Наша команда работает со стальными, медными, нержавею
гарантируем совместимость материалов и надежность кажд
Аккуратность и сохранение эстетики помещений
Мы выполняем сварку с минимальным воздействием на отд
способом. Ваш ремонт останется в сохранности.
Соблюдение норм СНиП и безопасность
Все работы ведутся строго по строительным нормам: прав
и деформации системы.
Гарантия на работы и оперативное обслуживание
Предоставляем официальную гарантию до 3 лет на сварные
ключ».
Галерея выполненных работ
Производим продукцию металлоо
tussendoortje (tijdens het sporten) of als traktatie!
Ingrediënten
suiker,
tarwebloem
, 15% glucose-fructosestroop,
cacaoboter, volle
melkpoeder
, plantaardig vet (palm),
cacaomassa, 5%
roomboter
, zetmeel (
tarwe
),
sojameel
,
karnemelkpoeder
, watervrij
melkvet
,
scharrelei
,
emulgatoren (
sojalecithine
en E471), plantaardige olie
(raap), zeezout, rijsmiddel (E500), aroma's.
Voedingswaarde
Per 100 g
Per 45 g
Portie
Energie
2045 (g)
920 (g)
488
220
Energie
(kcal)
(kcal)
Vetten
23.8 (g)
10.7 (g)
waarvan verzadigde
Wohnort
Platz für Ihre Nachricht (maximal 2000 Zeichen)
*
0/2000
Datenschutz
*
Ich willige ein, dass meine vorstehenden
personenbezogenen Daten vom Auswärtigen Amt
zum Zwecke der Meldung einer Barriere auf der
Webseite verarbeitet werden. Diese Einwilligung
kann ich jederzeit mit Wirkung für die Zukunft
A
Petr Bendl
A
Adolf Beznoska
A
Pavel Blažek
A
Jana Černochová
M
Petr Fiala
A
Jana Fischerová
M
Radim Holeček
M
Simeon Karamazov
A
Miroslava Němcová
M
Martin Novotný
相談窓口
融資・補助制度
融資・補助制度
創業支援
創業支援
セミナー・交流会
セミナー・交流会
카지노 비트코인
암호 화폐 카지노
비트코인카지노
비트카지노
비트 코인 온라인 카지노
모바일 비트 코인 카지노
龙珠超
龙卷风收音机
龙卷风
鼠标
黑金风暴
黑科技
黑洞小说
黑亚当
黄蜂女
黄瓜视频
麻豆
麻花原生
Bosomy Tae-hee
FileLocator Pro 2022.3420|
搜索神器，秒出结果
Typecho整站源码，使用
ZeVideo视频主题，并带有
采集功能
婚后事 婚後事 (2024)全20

========================================================================

:: INSTRUCTIONS FOR THE TASK ::
Of the records above, copy each line that includes "работы".

:: EXERCISE RESPONSE ::
Все работы ведутся строго по строительным нормам: прав
Гарантия на работы и оперативное обслуживание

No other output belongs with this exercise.